▶ Dataset content:
::::::::
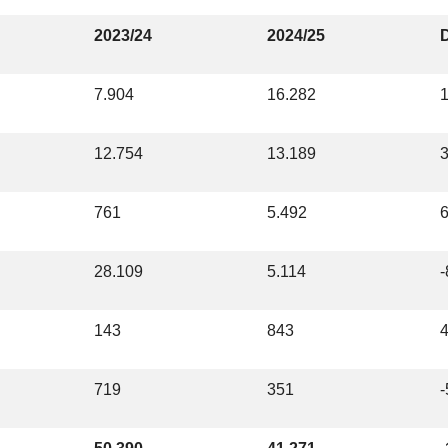
2023/24
2024/25
D
7.904
16.282
12.754
13.189
761
5.492
28.109
5.114
143
843
719
351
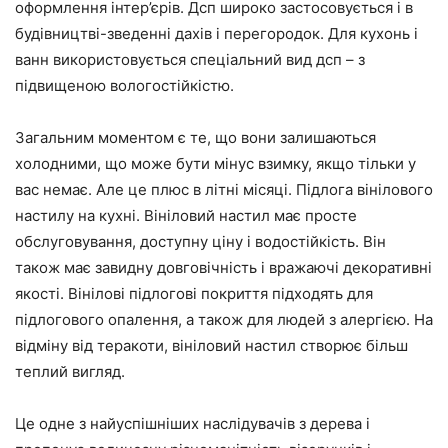
оформлення інтер’єрів. Дсп широко застосовується і в
будівництві-зведенні дахів і перегородок. Для кухонь і
ванн використовується спеціальний вид дсп – з
підвищеною вологостійкістю.
Загальним моментом є те, що вони залишаються
холодними, що може бути мінус взимку, якщо тільки у
вас немає. Але це плюс в літні місяці. Підлога вінілового
настилу на кухні. Вініловий настил має просте
обслуговування, доступну ціну і водостійкість. Він
також має завидну довговічність і вражаючі декоративні
якості. Вінілові підлогові покриття підходять для
підлогового опалення, а також для людей з алергією. На
відміну від теракоти, вініловий настил створює більш
теплий вигляд.
Це одне з найуспішніших наслідувачів з дерева і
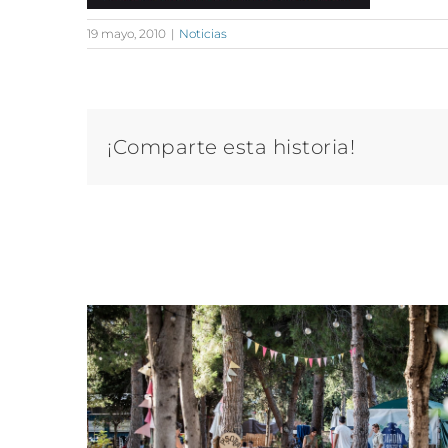
19 mayo, 2010
|
Noticias
¡Comparte esta historia!
Artículos relacionados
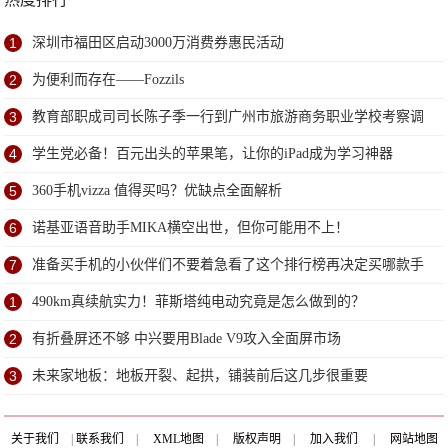
1
深圳市福田区启动3000万消费券惠民活动
2
为便利而存在——Fozzils
3
教育部职成司司长陈子季一行到广州市旅游商务职业学校考察调
研
4
学生党必备！百元出头的苹果笔，让你的iPad成为学习神器
5
360手机vizza 值得买吗？优缺点全面解析
6
诺基亚语音助手MIKA横空出世，但你可能用不上！
7
准备买手机的小伙伴们不要着急看了这个排行榜再决定买哪款手
机吧
1
490km真续航实力！菲斯塔纯电动究竟是怎么做到的？
2
有折叠屏还不够 中兴要用Blade V9攻入全面屏市场
3
未来家地板：地板开裂、起拱，铺装前后这几步很重要
关于我们
|
联系我们
|
XML地图
|
版权声明
|
加入我们
|
网站地图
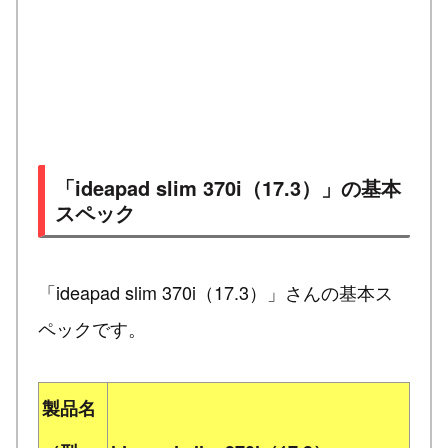
「ideapad slim 370i（17.3）」の基本
スペック
「ideapad slim 370i（17.3）」さんの基本ス
ペックです。
製品名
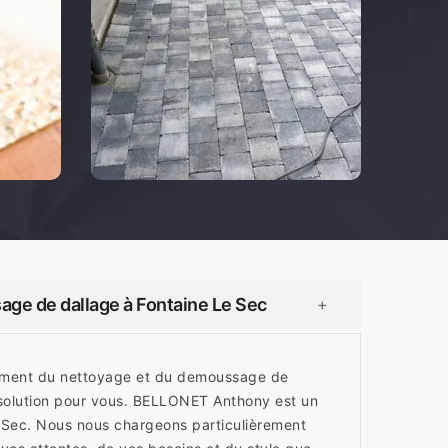
ge de dallage à Fontaine Le Sec
+
èrement du nettoyage et du demoussage de
 solution pour vous. BELLONET Anthony est un
e Sec. Nous nous chargeons particulièrement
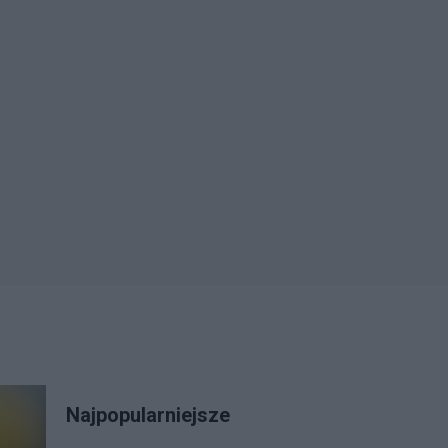
Najpopularniejsze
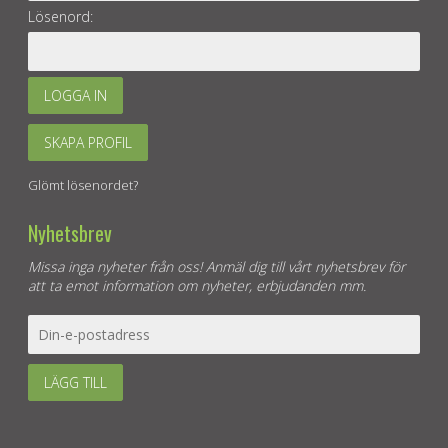
Lösenord:
LOGGA IN
SKAPA PROFIL
Glömt lösenordet?
Nyhetsbrev
Missa inga nyheter från oss! Anmäl dig till vårt nyhetsbrev för
att ta emot information om nyheter, erbjudanden mm.
LÄGG TILL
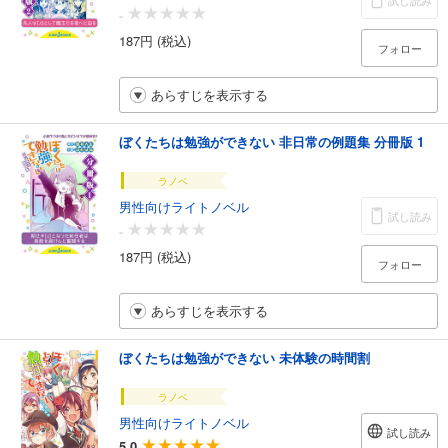
試し読み
-
187円 (税込)
フォロー
あらすじを表示する
ぼくたちは勉強ができない 非日常の例題集 分冊版 1
ラノベ
男性向けライトノベル
試し読み
-
187円 (税込)
フォロー
あらすじを表示する
ぼくたちは勉強ができない 未体験の時間割
ラノベ
男性向けライトノベル
試し読み
5.0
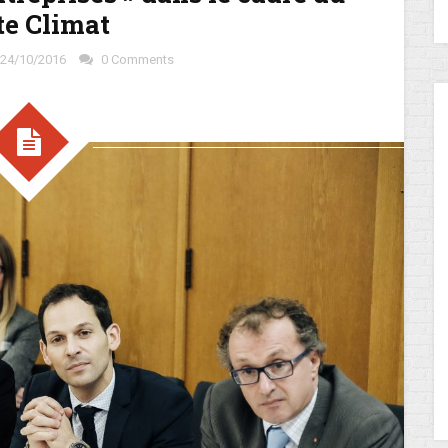
te Climat
24/10/2016
0 Comments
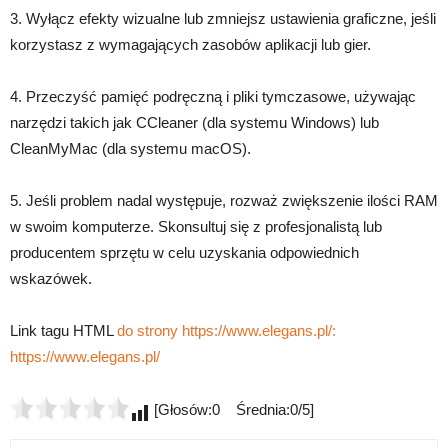
3. Wyłącz efekty wizualne lub zmniejsz ustawienia graficzne, jeśli
korzystasz z wymagających zasobów aplikacji lub gier.
4. Przeczyść pamięć podręczną i pliki tymczasowe, używając
narzędzi takich jak CCleaner (dla systemu Windows) lub
CleanMyMac (dla systemu macOS).
5. Jeśli problem nadal występuje, rozważ zwiększenie ilości RAM
w swoim komputerze. Skonsultuj się z profesjonalistą lub
producentem sprzętu w celu uzyskania odpowiednich
wskazówek.
Link tagu HTML
do strony https://www.elegans.pl/:
https://www.elegans.pl/
[Głosów:0 Średnia:0/5]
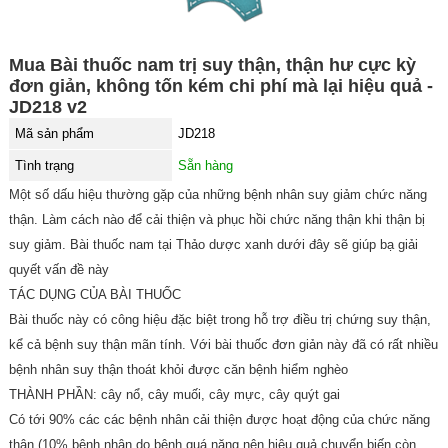
Mua Bài thuốc nam trị suy thận, thận hư cực kỳ
đơn giản, không tốn kém chi phí mà lại hiệu quả -
JD218 v2
Mã sản phẩm
JD218
Tình trạng
Sẵn hàng
Một số dấu hiệu thường gặp của những bệnh nhân suy giảm chức năng
thận. Làm cách nào để cải thiện và phục hồi chức năng thận khi thận bị
suy giảm. Bài thuốc nam tại Thảo dược xanh dưới đây sẽ giúp bạ giải
quyết vấn đề này
TÁC DỤNG CỦA BÀI THUỐC
Bài thuốc này có công hiệu đặc biệt trong hỗ trợ điều trị chứng suy thận,
kể cả bệnh suy thận mãn tính. Với bài thuốc đơn giản này đã có rất nhiều
bệnh nhân suy thận thoát khỏi được căn bệnh hiểm nghèo
THÀNH PHẦN: cây nổ, cây muối, cây mực, cây quýt gai
Có tới 90% các các bệnh nhân cải thiện được hoạt động của chức năng
thận (10% bệnh nhân do bệnh quá nặng nên hiệu quả chuyển biến còn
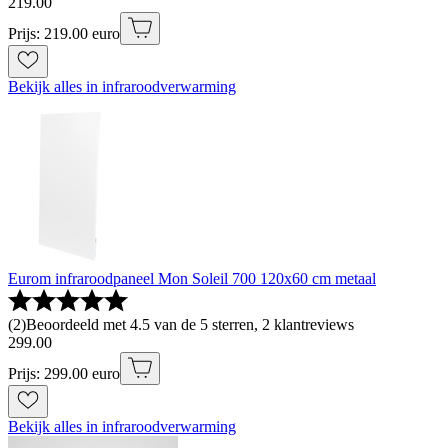
219
.
00
Prijs: 219.00 euro
Bekijk alles in infraroodverwarming
Eurom infraroodpaneel Mon Soleil 700 120x60 cm metaal
(
2
)
Beoordeeld met 4.5 van de 5 sterren, 2 klantreviews
299
.
00
Prijs: 299.00 euro
Bekijk alles in infraroodverwarming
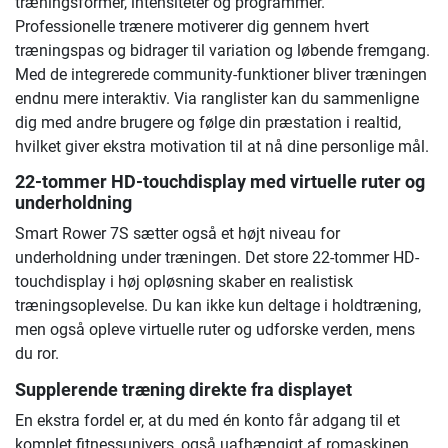
træningsformer, intensiteter og programmer.
Professionelle trænere motiverer dig gennem hvert
træningspas og bidrager til variation og løbende fremgang.
Med de integrerede community-funktioner bliver træningen
endnu mere interaktiv. Via ranglister kan du sammenligne
dig med andre brugere og følge din præstation i realtid,
hvilket giver ekstra motivation til at nå dine personlige mål.
22-tommer HD-touchdisplay med virtuelle ruter og
underholdning
Smart Rower 7S sætter også et højt niveau for
underholdning under træningen. Det store 22-tommer HD-
touchdisplay i høj opløsning skaber en realistisk
træningsoplevelse. Du kan ikke kun deltage i holdtræning,
men også opleve virtuelle ruter og udforske verden, mens
du ror.
Supplerende træning direkte fra displayet
En ekstra fordel er, at du med én konto får adgang til et
komplet fitnessunivers, også uafhængigt af romaskinen.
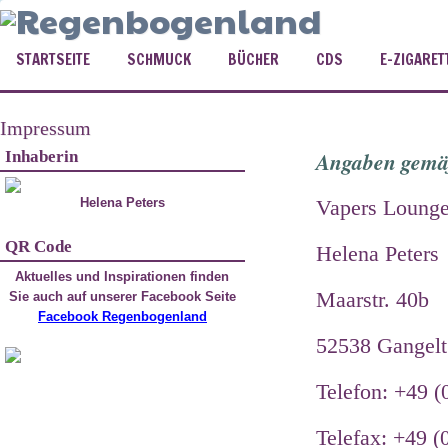
STARTSEITE
SCHMUCK
BÜCHER
CDS
E-ZIGARET
Impressum
Inhaberin
Angaben gemä
Helena Peters
Vapers Loung
QR Code
Helena Peters
Aktuelles und Inspirationen finden
Maarstr. 40b
Sie auch auf unserer Facebook Seite
Facebook Regenbogenland
52538 Gangelt
Telefon: +49 
Telefax: +49 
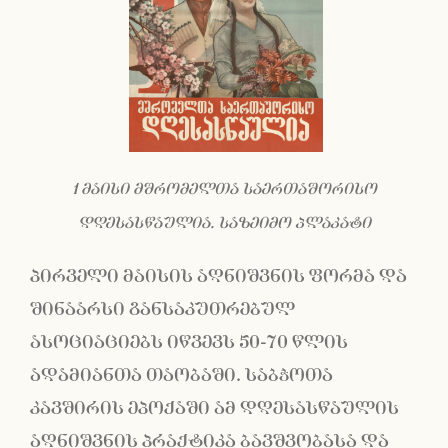
1 მაისი მშრომელთა საერთაშორისო
დღესასწაულია. საზეიმო პლაკატი
პირველი მაისის აღნიშვნის ფორმა და
შინაარსი განსაკუთრებულ
ასოციაციებს იწვევს 50-70 წლის
ადამიანთა თაობაში. საბჭოთა
კავშირის ეპოქაში ამ დღესასწაულის
აღნიშვნის პრაქტიკა ბავშვობასა და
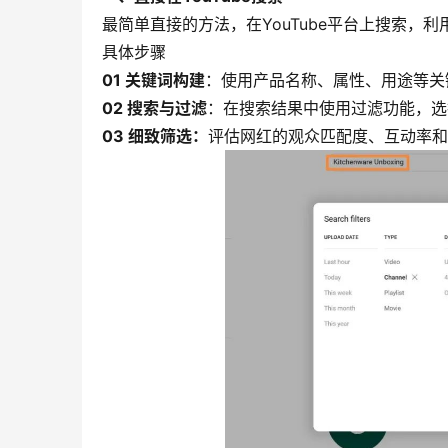
最简单直接的方法，在YouTube平台上搜索，
具体步骤
01 关键词构建
：使用产品名称、属性、用途等关
02 搜索与过滤
：在搜索结果中使用过滤功能，选
03 细致筛选：
评估网红的观众匹配度、互动率和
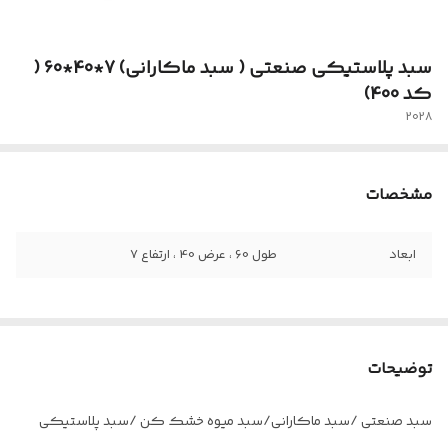
سبد پلاستیکی صنعتی ( سبد ماکارانی) 7*40*60 (
کد 400)
2028
مشخصات
ابعاد
طول 60 ، عرض 40 ، ارتفاع 7
توضیحات
سبد صنعتی /سبد ماکارانی/سبد میوه خشک کن /سبد پلاستیکی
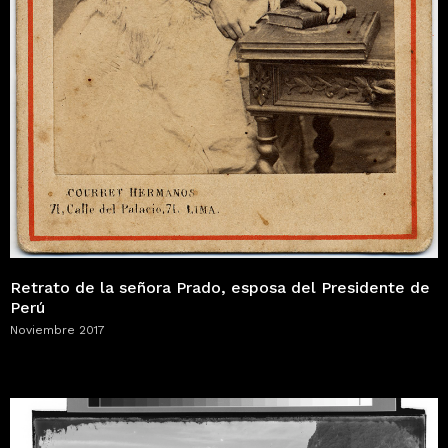
Retrato de la señora Prado, esposa del Presidente de
Perú
Noviembre 2017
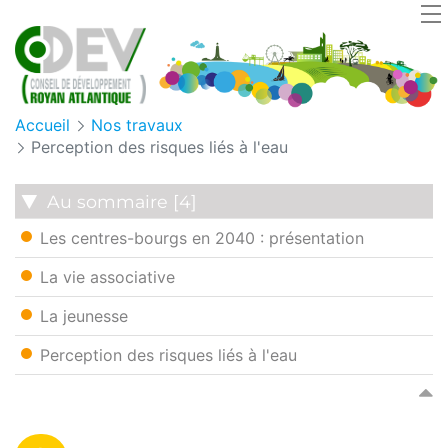
Panneau de gestion des cookies
Accueil
Nos travaux
Perception des risques liés à l'eau
Au sommaire [4]
Les centres-bourgs en 2040 : présentation
La vie associative
La jeunesse
Perception des risques liés à l'eau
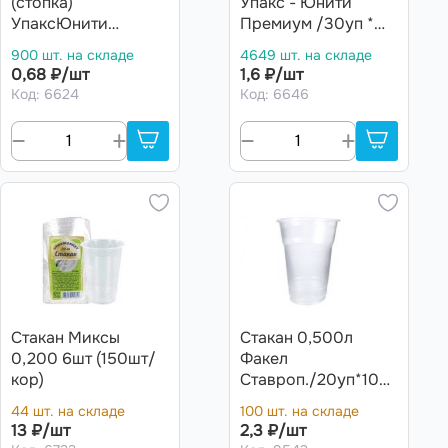
(стопка)
Упакс - Юнити
УпаксЮнити
Премиум /30уп *
ЭКОНОМ прозр.
100шт/ (3000шт)
900 шт. на складе
4649 шт. на складе
/40уп * 100шт/
(шт.)
0,68 ₽/шт
1,6 ₽/шт
(4000 шт)
Код: 6624
Код: 6646
Стакан Миксы
Стакан 0,500л
0,200 6шт (150шт/
Факел
кор)
Ставроп./20уп*100
шт/ (2000шт)4,5гр
44 шт. на складе
100 шт. на складе
13 ₽/шт
2,3 ₽/шт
::::::::
Return only the count of lines in the records that hold the word "touchdisplay".

▶ Finished exercise:
2